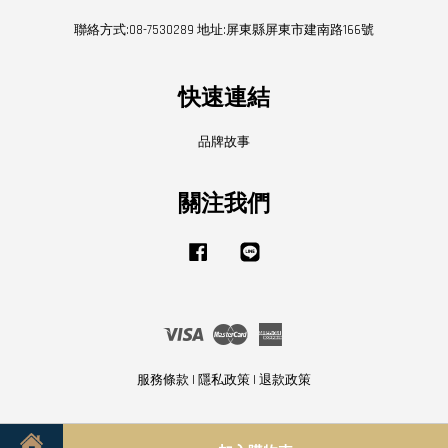
聯絡方式:08-7530289 地址:屏東縣屏東市建南路166號
快速連結
品牌故事
關注我們
Facebook
Line
Visa
Master
American
Express
服務條款
|
隱私政策
|
退款政策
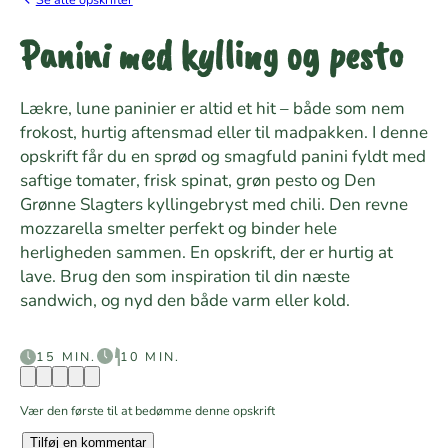
Panini med kylling og pesto
Lækre, lune paninier er altid et hit – både som nem
frokost, hurtig aftensmad eller til madpakken. I denne
opskrift får du en sprød og smagfuld panini fyldt med
saftige tomater, frisk spinat, grøn pesto og Den
Grønne Slagters kyllingebryst med chili. Den revne
mozzarella smelter perfekt og binder hele
herligheden sammen. En opskrift, der er hurtig at
lave. Brug den som inspiration til din næste
sandwich, og nyd den både varm eller kold.
15 MIN.
10 MIN.
Vær den første til at bedømme denne opskrift
Tilføj en kommentar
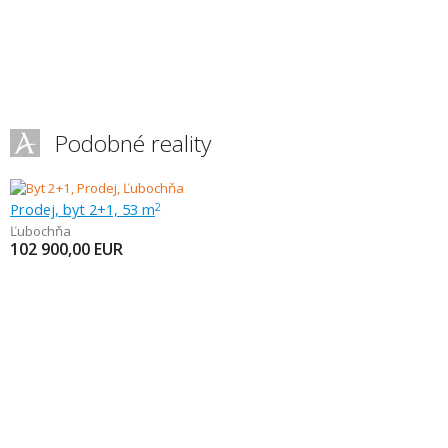
Podobné reality
Prodej, byt 2+1, 53 m
2
Ľubochňa
102 900,00
EUR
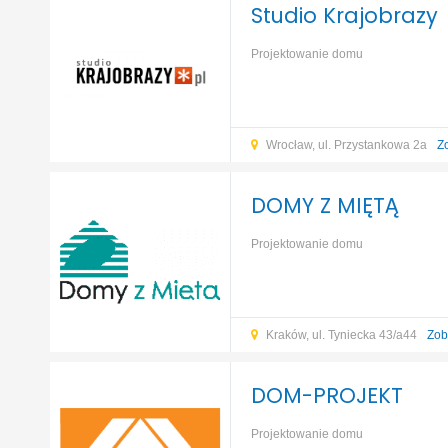
Studio Krajobrazy
Projektowanie domu
Wrocław, ul. Przystankowa 2a
Z
DOMY Z MIĘTĄ
Projektowanie domu
Kraków, ul. Tyniecka 43/a44
Zob
DOM-PROJEKT
Projektowanie domu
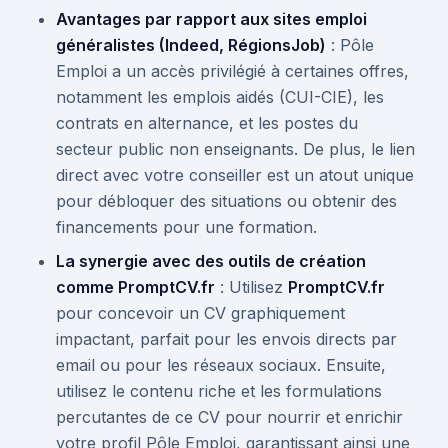
Avantages par rapport aux sites emploi
généralistes (Indeed, RégionsJob)
: Pôle
Emploi a un accès privilégié à certaines offres,
notamment les emplois aidés (CUI-CIE), les
contrats en alternance, et les postes du
secteur public non enseignants. De plus, le lien
direct avec votre conseiller est un atout unique
pour débloquer des situations ou obtenir des
financements pour une formation.
La synergie avec des outils de création
comme PromptCV.fr
: Utilisez
PromptCV.fr
pour concevoir un CV graphiquement
impactant, parfait pour les envois directs par
email ou pour les réseaux sociaux. Ensuite,
utilisez le contenu riche et les formulations
percutantes de ce CV pour nourrir et enrichir
votre profil Pôle Emploi, garantissant ainsi une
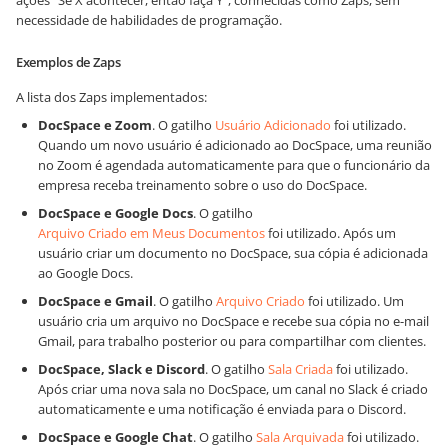
ações "Se X acontecer, então faça Y", conhecidas como Zaps, sem
necessidade de habilidades de programação.
Exemplos de Zaps
A lista dos Zaps implementados:
DocSpace e Zoom
. O gatilho
Usuário Adicionado
foi utilizado.
Quando um novo usuário é adicionado ao DocSpace, uma reunião
no Zoom é agendada automaticamente para que o funcionário da
empresa receba treinamento sobre o uso do DocSpace.
DocSpace e Google Docs
. O gatilho
Arquivo Criado em Meus Documentos
foi utilizado. Após um
usuário criar um documento no DocSpace, sua cópia é adicionada
ao Google Docs.
DocSpace e Gmail
. O gatilho
Arquivo Criado
foi utilizado. Um
usuário cria um arquivo no DocSpace e recebe sua cópia no e-mail
Gmail, para trabalho posterior ou para compartilhar com clientes.
DocSpace, Slack e Discord
. O gatilho
Sala Criada
foi utilizado.
Após criar uma nova sala no DocSpace, um canal no Slack é criado
automaticamente e uma notificação é enviada para o Discord.
DocSpace e Google Chat
. O gatilho
Sala Arquivada
foi utilizado.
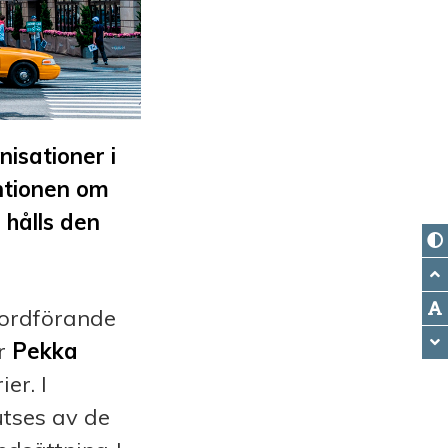
isationer i
ntionen om
 hålls den
 ordförande
er
Pekka
ier.
I
utses av de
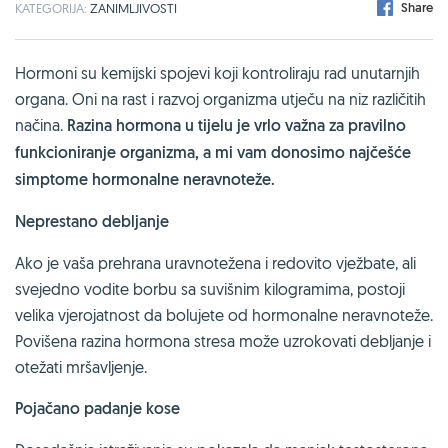
Share
KATEGORIJA:
ZANIMLJIVOSTI
Hormoni su kemijski spojevi koji kontroliraju rad unutarnjih
organa. Oni na rast i razvoj organizma utječu na niz različitih
načina.
Razina hormona u tijelu je vrlo važna za pravilno
funkcioniranje organizma, a mi vam donosimo najčešće
simptome hormonalne neravnoteže.
Neprestano debljanje
Ako je vaša prehrana uravnotežena i redovito vježbate, ali
svejedno vodite borbu sa suvišnim kilogramima, postoji
velika vjerojatnost da bolujete od hormonalne neravnoteže.
Povišena razina hormona stresa može uzrokovati debljanje i
otežati mršavljenje.
Pojačano padanje kose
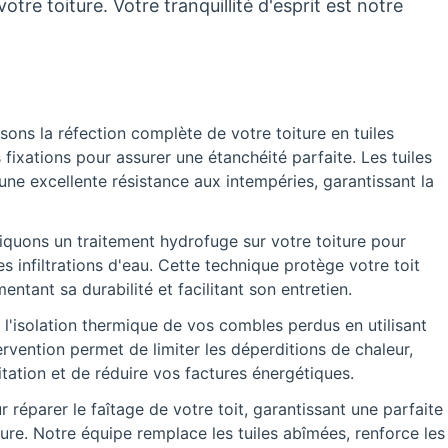
tre toiture. Votre tranquillité d'esprit est notre
sons la réfection complète de votre toiture en tuiles
s fixations pour assurer une étanchéité parfaite. Les tuiles
 une excellente résistance aux intempéries, garantissant la
quons un traitement hydrofuge sur votre toiture pour
s infiltrations d'eau. Cette technique protège votre toit
tant sa durabilité et facilitant son entretien.
 l'isolation thermique de vos combles perdus en utilisant
rvention permet de limiter les déperditions de chaleur,
tation et de réduire vos factures énergétiques.
réparer le faîtage de votre toit, garantissant une parfaite
ture. Notre équipe remplace les tuiles abîmées, renforce les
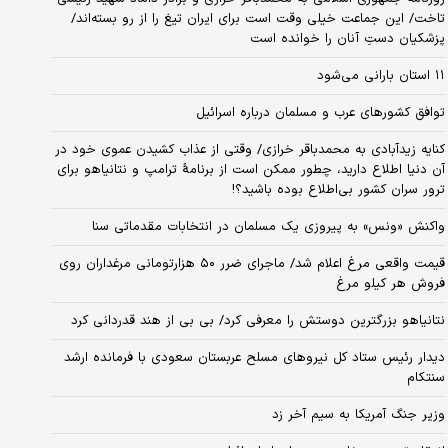
تاخت/ این جماعت خیلی وقت است برای ایران تیغ را از رو بسته‌اند/
پزشکیان دستِ آنان را خوانده است
۱۱ استان بارانی می‌شود
توافق کشورهای عرب و مسلمان درباره اسرائیل
کنایه زیدآبادی به محمدباقر خرازی/ وقتی از عذاب کشیدن عموی خود در
آن دنیا اطلاع دارید، چطور ممکن است از برنامهٔ ترامپ و نتانیاهو برای
ترور سران کشور بی‌اطلاع بوده باشید؟!
واکنش «ونس» به پیروزی یک مسلمان در انتخابات مقدماتی سنا
قیمت واقعی مرغ اعلام شد/ ماجرای ضرر ۵۰ هزارتومانی مرغداران روی
فروش هر کیلو مرغ
نتانیاهو بزرگترین دوستش را معرفی کرد/ بی بی از هند قدردانی کرد
دیدار رئیس ستاد کل نیروهای مسلح عربستان سعودی با فرمانده ارشد
سنتکام
وزیر جنگ آمریکا به سیم آخر زد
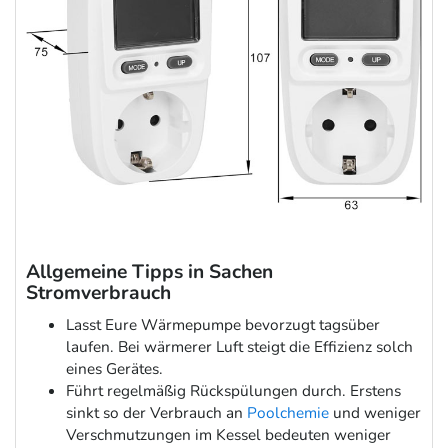
Allgemeine Tipps in Sachen
Stromverbrauch
Lasst Eure Wärmepumpe bevorzugt tagsüber
laufen. Bei wärmerer Luft steigt die Effizienz solch
eines Gerätes.
Führt regelmäßig Rückspülungen durch. Erstens
sinkt so der Verbrauch an
Poolchemie
und weniger
Verschmutzungen im Kessel bedeuten weniger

TASK INSTRUCTIONS
Wherever a picture appears in the records above, skip it and retype everything else exactly.

RESPONSE TO THE EXERCISE
聯絡方式:08-7530289 地址:屏東縣屏東市建南路166號
快速連結
品牌故事
關注我們
Facebook
Line
Visa
Master
American
Express
服務條款
|
隱私政策
|
退款政策
Panini med kylling og pesto
Lækre, lune paninier er altid et hit – både som nem
frokost, hurtig aftensmad eller til madpakken. I denne
opskrift får du en sprød og smagfuld panini fyldt med
saftige tomater, frisk spinat, grøn pesto og Den
Grønne Slagters kyllingebryst med chili. Den revne
mozzarella smelter perfekt og binder hele
herligheden sammen. En opskrift, der er hurtig at
lave. Brug den som inspiration til din næste
sandwich, og nyd den både varm eller kold.
15 MIN.
10 MIN.
Vær den første til at bedømme denne opskrift
Tilføj en kommentar
Podobné reality
Prodej, byt 2+1, 53 m
2
Ľubochňa
102 900,00
EUR
Studio Krajobrazy
Projektowanie domu
Wrocław, ul. Przystankowa 2a
Z
DOMY Z MIĘTĄ
Projektowanie domu
Kraków, ul. Tyniecka 43/a44
Zob
DOM-PROJEKT
Projektowanie domu
Avantages par rapport aux sites emploi
généralistes (Indeed, RégionsJob)
: Pôle
Emploi a un accès privilégié à certaines offres,
notamment les emplois aidés (CUI-CIE), les
contrats en alternance, et les postes du
secteur public non enseignants. De plus, le lien
direct avec votre conseiller est un atout unique
pour débloquer des situations ou obtenir des
financements pour une formation.
La synergie avec des outils de création
comme PromptCV.fr
: Utilisez
PromptCV.fr
pour concevoir un CV graphiquement
impactant, parfait pour les envois directs par
email ou pour les réseaux sociaux. Ensuite,
utilisez le contenu riche et les formulations
percutantes de ce CV pour nourrir et enrichir
votre profil Pôle Emploi, garantissant ainsi une
ações "Se X acontecer, então faça Y", conhecidas como Zaps, sem
necessidade de habilidades de programação.
Exemplos de Zaps
A lista dos Zaps implementados:
DocSpace e Zoom
. O gatilho
Usuário Adicionado
foi utilizado.
Quando um novo usuário é adicionado ao DocSpace, uma reunião
no Zoom é agendada automaticamente para que o funcionário da
empresa receba treinamento sobre o uso do DocSpace.
DocSpace e Google Docs
. O gatilho
Arquivo Criado em Meus Documentos
foi utilizado. Após um
usuário criar um documento no DocSpace, sua cópia é adicionada
ao Google Docs.
DocSpace e Gmail
. O gatilho
Arquivo Criado
foi utilizado. Um
usuário cria um arquivo no DocSpace e recebe sua cópia no e-mail
Gmail, para trabalho posterior ou para compartilhar com clientes.
DocSpace, Slack e Discord
. O gatilho
Sala Criada
foi utilizado.
Após criar uma nova sala no DocSpace, um canal no Slack é criado
automaticamente e uma notificação é enviada para o Discord.
DocSpace e Google Chat
. O gatilho
Sala Arquivada
foi utilizado.
isationer i
ntionen om
 hålls den
 ordförande
er
Pekka
ier.
I
utses av de
Share
KATEGORIJA:
ZANIMLJIVOSTI
Hormoni su kemijski spojevi koji kontroliraju rad unutarnjih
organa. Oni na rast i razvoj organizma utječu na niz različitih
načina.
Razina hormona u tijelu je vrlo važna za pravilno
funkcioniranje organizma, a mi vam donosimo najčešće
simptome hormonalne neravnoteže.
Neprestano debljanje
Ako je vaša prehrana uravnotežena i redovito vježbate, ali
svejedno vodite borbu sa suvišnim kilogramima, postoji
velika vjerojatnost da bolujete od hormonalne neravnoteže.
Povišena razina hormona stresa može uzrokovati debljanje i
otežati mršavljenje.
Pojačano padanje kose
tre toiture. Votre tranquillité d'esprit est notre
sons la réfection complète de votre toiture en tuiles
s fixations pour assurer une étanchéité parfaite. Les tuiles
 une excellente résistance aux intempéries, garantissant la
quons un traitement hydrofuge sur votre toiture pour
s infiltrations d'eau. Cette technique protège votre toit
tant sa durabilité et facilitant son entretien.
 l'isolation thermique de vos combles perdus en utilisant
rvention permet de limiter les déperditions de chaleur,
tation et de réduire vos factures énergétiques.
réparer le faîtage de votre toit, garantissant une parfaite
ture. Notre équipe remplace les tuiles abîmées, renforce les
تاخت/ این جماعت خیلی وقت است برای ایران تیغ را از رو بسته‌اند/
پزشکیان دستِ آنان را خوانده است
۱۱ استان بارانی می‌شود
توافق کشورهای عرب و مسلمان درباره اسرائیل
کنایه زیدآبادی به محمدباقر خرازی/ وقتی از عذاب کشیدن عموی خود در
آن دنیا اطلاع دارید، چطور ممکن است از برنامهٔ ترامپ و نتانیاهو برای
ترور سران کشور بی‌اطلاع بوده باشید؟!
واکنش «ونس» به پیروزی یک مسلمان در انتخابات مقدماتی سنا
قیمت واقعی مرغ اعلام شد/ ماجرای ضرر ۵۰ هزارتومانی مرغداران روی
فروش هر کیلو مرغ
نتانیاهو بزرگترین دوستش را معرفی کرد/ بی بی از هند قدردانی کرد
دیدار رئیس ستاد کل نیروهای مسلح عربستان سعودی با فرمانده ارشد
سنتکام
وزیر جنگ آمریکا به سیم آخر زد
Allgemeine Tipps in Sachen
Stromverbrauch
Lasst Eure Wärmepumpe bevorzugt tagsüber
laufen. Bei wärmerer Luft steigt die Effizienz solch
eines Gerätes.
Führt regelmäßig Rückspülungen durch. Erstens
sinkt so der Verbrauch an
Poolchemie
und weniger
Verschmutzungen im Kessel bedeuten weniger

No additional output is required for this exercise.